EXERCISE DESCRIPTION: Lift out, unaltered, the lines of the material below between the line holding "Interdisciplinary faculty from" and the line holding "Emphasis courses represent t", counting both.

• • • • •

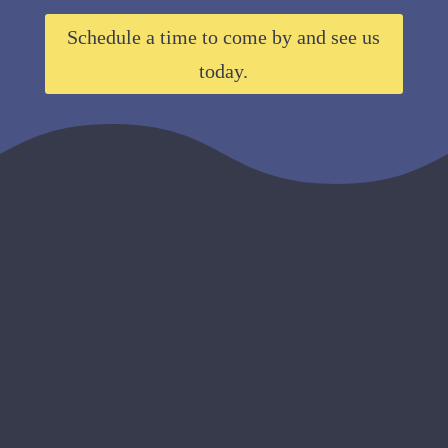
Schedule a time to come by and see us
today.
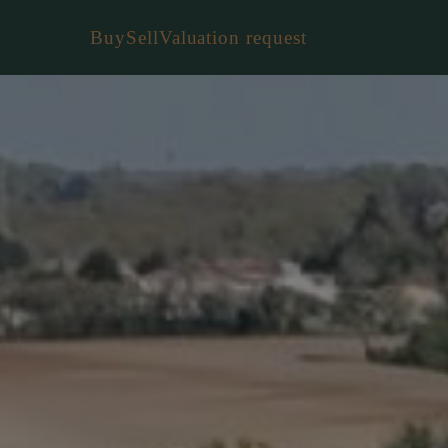
Buy
Sell
Valuation request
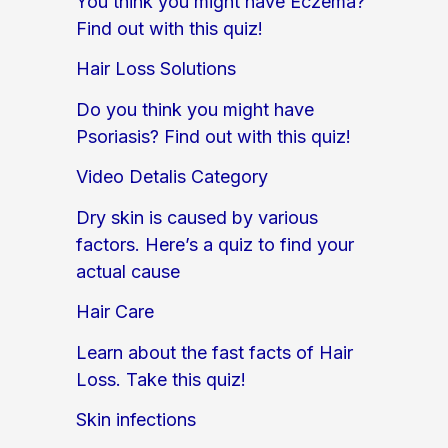
You think you might have Eczema?
Find out with this quiz!
Hair Loss Solutions
Do you think you might have
Psoriasis? Find out with this quiz!
Video Detalis Category
Dry skin is caused by various
factors. Here’s a quiz to find your
actual cause
Hair Care
Learn about the fast facts of Hair
Loss. Take this quiz!
Skin infections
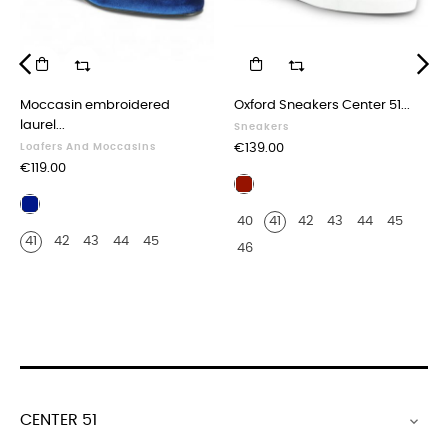
‹
›
Moccasin embroidered
Oxford Sneakers Center 51...
laurel...
Sneakers
Price
Loafers And Moccasins
€139.00
Price
€119.00
Burgundy
Navy
leather
40
41
42
43
44
45
blue
crocodile
41
42
43
44
45
velvet
print
46
finish
CENTER 51

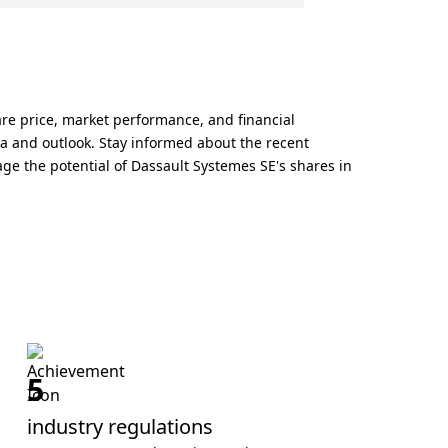
are price, market performance, and financial
ta and outlook. Stay informed about the recent
ge the potential of Dassault Systemes SE's shares in
5
industry regulations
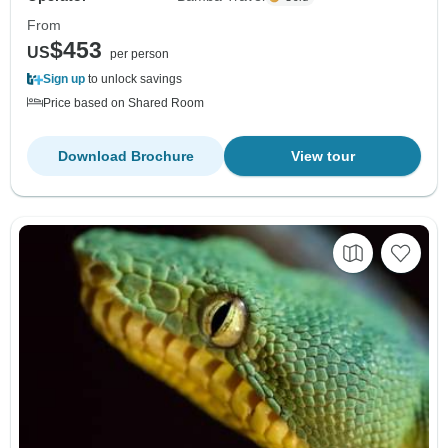
From
$453
US
per person
Sign up
to unlock savings
Price based on Shared Room
Download Brochure
View tour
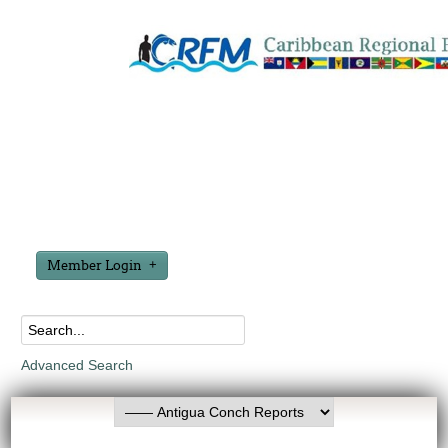
Member Login
Advanced Search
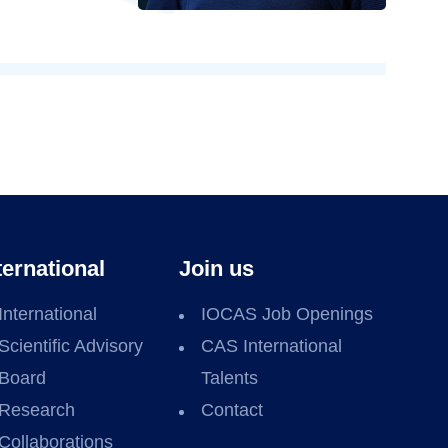
ternational
Join us
International
IOCAS Job Openings
Scientific Advisory
CAS International
Board
Talents
Research
Contact
Collaborations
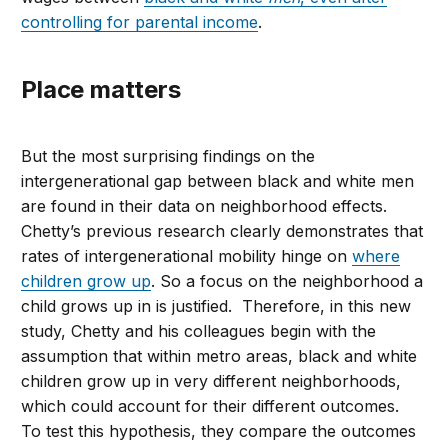
controlling for parental income
.
Place matters
But the most surprising findings on the
intergenerational gap between black and white men
are found in their data on neighborhood effects.
Chetty’s previous research clearly demonstrates that
rates of intergenerational mobility hinge on
where
children grow up
. So a focus on the neighborhood a
child grows up in is justified. Therefore, in this new
study, Chetty and his colleagues begin with the
assumption that within metro areas, black and white
children grow up in very different neighborhoods,
which could account for their different outcomes.
To test this hypothesis, they compare the outcomes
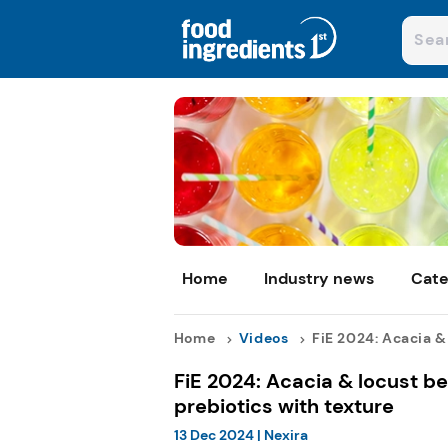
Home
Industry news
Cate
Home
Videos
FiE 2024: Acacia & l
FiE 2024: Acacia & locust b
prebiotics with texture
13 Dec 2024
|
Nexira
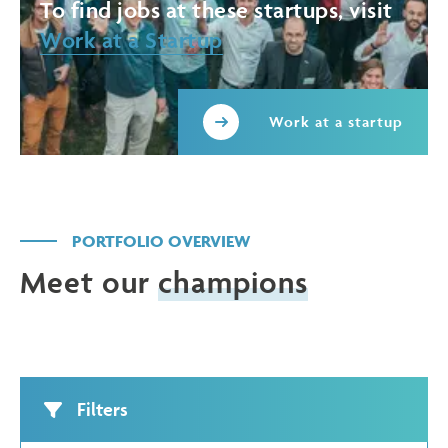
To find jobs at these startups, visit
Work at a Startup
Work at a startup
PORTFOLIO OVERVIEW
Meet our
champions
Filters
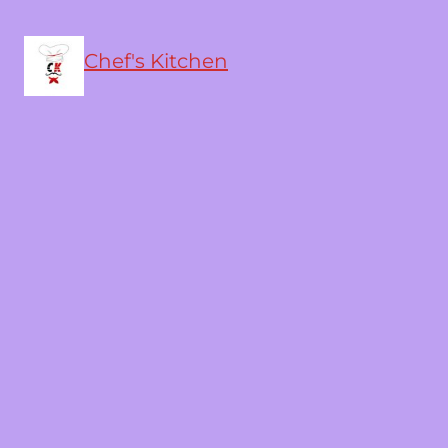
Chef's Kitchen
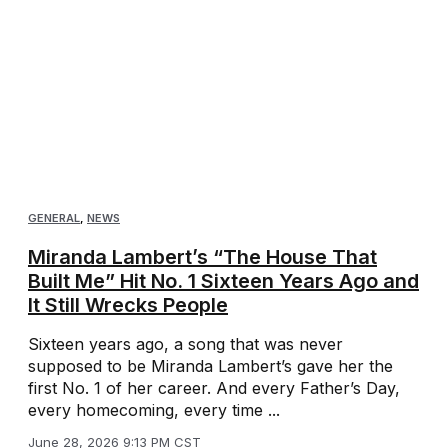
GENERAL
,
NEWS
Miranda Lambert’s “The House That
Built Me” Hit No. 1 Sixteen Years Ago and
It Still Wrecks People
Sixteen years ago, a song that was never
supposed to be Miranda Lambert’s gave her the
first No. 1 of her career. And every Father’s Day,
every homecoming, every time ...
June 28, 2026 9:13 PM CST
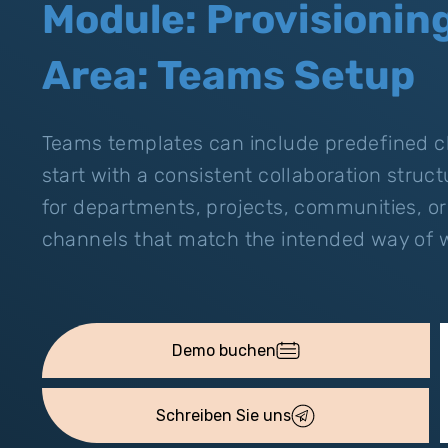
Module: Provisionin
Area: Teams Setup
Teams templates can include predefined c
start with a consistent collaboration struc
for departments, projects, communities, or
channels that match the intended way of 
Demo buchen
Schreiben Sie uns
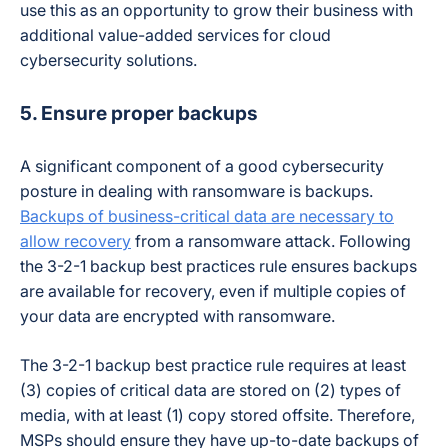
use this as an opportunity to grow their business with
additional value-added services for cloud
cybersecurity solutions.
5. Ensure proper backups
A significant component of a good cybersecurity
posture in dealing with ransomware is backups.
Backups of business-critical data are necessary to
allow recovery
from a ransomware attack. Following
the 3-2-1 backup best practices rule ensures backups
are available for recovery, even if multiple copies of
your data are encrypted with ransomware.
The 3-2-1 backup best practice rule requires at least
(3) copies of critical data are stored on (2) types of
media, with at least (1) copy stored offsite. Therefore,
MSPs should ensure they have up-to-date backups of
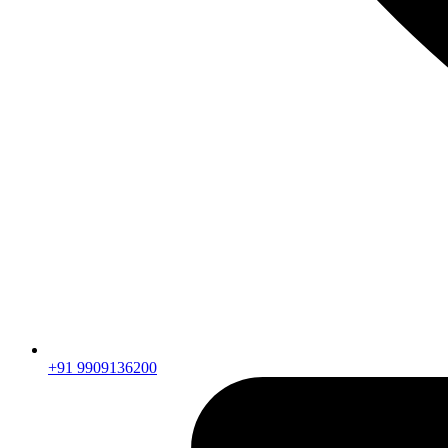
+91 9909136200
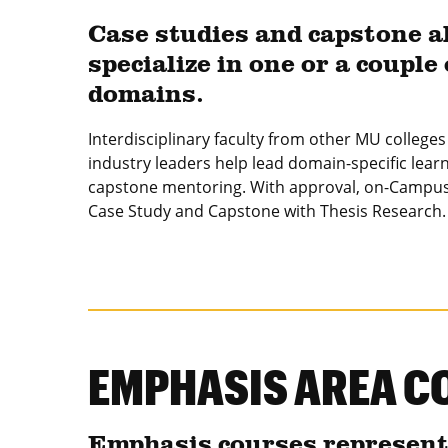
Case studies and capstone a
specialize in one or a couple 
domains.
Interdisciplinary faculty from other MU college
industry leaders help lead domain-specific lear
capstone mentoring. With approval, on-Campus
Case Study and Capstone with Thesis Research.
EMPHASIS AREA C
Emphasis courses represent t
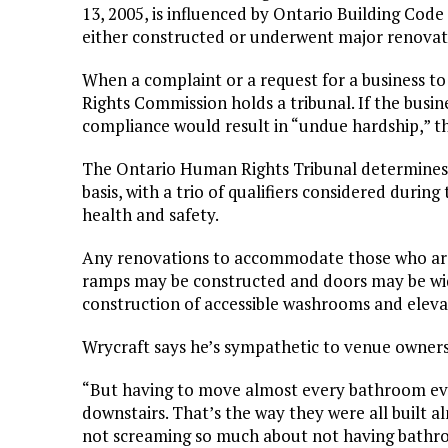
13, 2005, is influenced by Ontario Building Code 
either constructed or underwent major renovat
When a complaint or a request for a business to 
Rights Commission holds a tribunal. If the busin
compliance would result in “undue hardship,” 
The Ontario Human Rights Tribunal determines t
basis, with a trio of qualifiers considered durin
health and safety.
Any renovations to accommodate those who are
ramps may be constructed and doors may be wid
construction of accessible washrooms and elevat
Wrycraft says he’s sympathetic to venue owners 
“But having to move almost every bathroom eve
downstairs. That’s the way they were all built 
not screaming so much about not having bathr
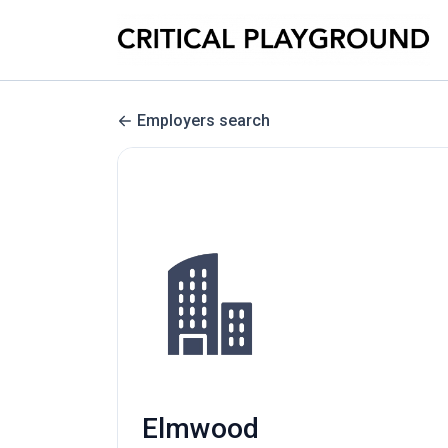
Employers search
Elmwood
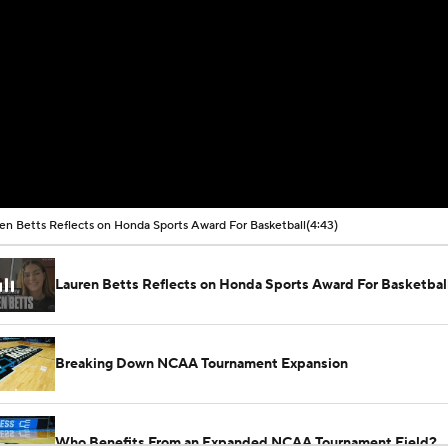
en Betts Reflects on Honda Sports Award For Basketball
(4:43)
Lauren Betts Reflects on Honda Sports Award For Basketbal
Breaking Down NCAA Tournament Expansion
Who Benefits From an Expanded NCAA Tournament Field?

• • • • •

SOLUTION TO THIS PROBLEM:
Interdisciplinary faculty from other MU college
industry leaders help lead domain-specific lear
capstone mentoring. With approval, on-Campus
Case Study and Capstone with Thesis Research.
EMPHASIS AREA C
Emphasis courses represent t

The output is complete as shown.